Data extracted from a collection
=======
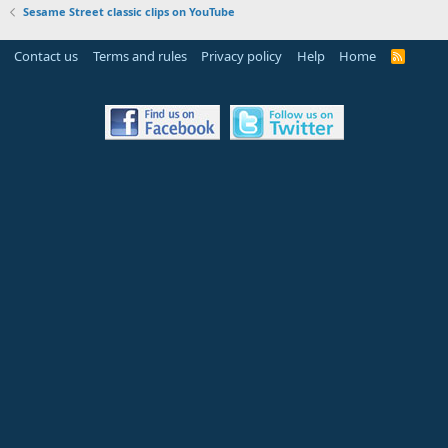
Sesame Street classic clips on YouTube
Contact us
Terms and rules
Privacy policy
Help
Home
R
S
S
=======
• EXERCISE INSTRUCTIONS
Each line of the data must be transcribed exactly; pictures are not carried over.

• WRITTEN SOLUTION
Sesame Street classic clips on YouTube
Contact us
Terms and rules
Privacy policy
Help
Home
R
S
S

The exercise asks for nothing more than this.